When you’re writing a book about the military, this critic thinks, you’ve got to be a great writer. You have got to know what you’re doing, and you have got to understand the shark-infested waters you’re swimming in.

A bad book about the military will do one or several of the following things: 1) reduce the troops to tropes; 2) wave a flag; 3) become an excuse for an author to enter into a partisan argument between himself and the reader’s sensibilities; and 4) read like a Michael Bay (or, if in the 90s, Jerry Bruckheimer) movie.

I just finished reading an earnest attempt at macho beachside literature, “Horse Soldiers,” pitched to me by the PR company slinging the book as something for Dad on Father’s Day (which was Sunday?). My dad’s a retired Commander in the US Navy, so I couldn’t really think of the book without wondering how he would feel about it, and the military has kind of seeped into the back of my mind and informed, I’m finding increasingly as I get older, how I look at most things.

As such I feel compelled to discuss further the risks of writing a sensationalized take on military strategy, to elaborate on my negative review of the book, which should appear on Blast sometime this week.

The thing is this, at bottom: Nobody’s going to go to a book about military strategy, especially the War On Terror, without a political position of their own. I, myself, think the entire affair was ruined the moment the Commander in Chief decided not to pursue Bin Laden, so, within those confines, the Horse Soldiers’ mission (to fight Al Qaeda) wasn’t really the issue. The issue I had with the book was more that it didn’t do what it could to treat the soldiers as people, and instead gave us a Tony Scott movie with a pair of protagonists, a faceless enemy and a host of extras.

It’s about, I suppose, “supporting the troops.” The author, Doug Stanton, did a monumental amount of research to put “Horse Soldiers” together, and it shows.
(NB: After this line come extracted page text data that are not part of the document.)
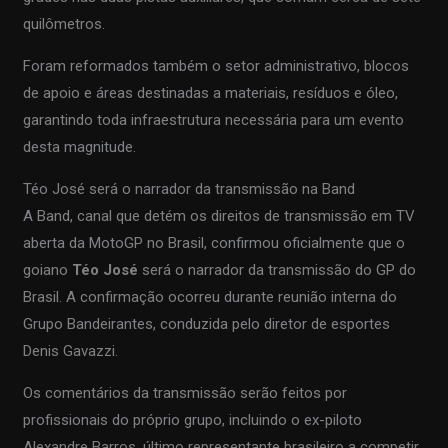
quilômetros.
Foram reformados também o setor administrativo, blocos
de apoio e áreas destinadas a materiais, resíduos e óleo,
garantindo toda infraestrutura necessária para um evento
desta magnitude.
Téo José será o narrador da transmissão na Band
A Band, canal que detém os direitos de transmissão em TV
aberta da MotoGP no Brasil, confirmou oficialmente que o
goiano
Téo José
será o narrador da transmissão do GP do
Brasil. A confirmação ocorreu durante reunião interna do
Grupo Bandeirantes, conduzida pelo diretor de esportes
Denis Gavazzi.
Os comentários da transmissão serão feitos por
profissionais do próprio grupo, incluindo o ex-piloto
Alexandre Barros, último representante brasileiro a competir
But Stanton’s encyclopedic amount of interviews and legwork produced not a book full of humanity, but a book full of pop and action. I didn’t care about the people whose lives were at stake in the war, and I didn’t get a sense of how their campaign fit in with the rest of the war, and these two things made the book into an excercise in sugar-spinning.

The more I think about it, the more frustrated I get, in fact. The book’s got staying power; I’ll give Stanton that.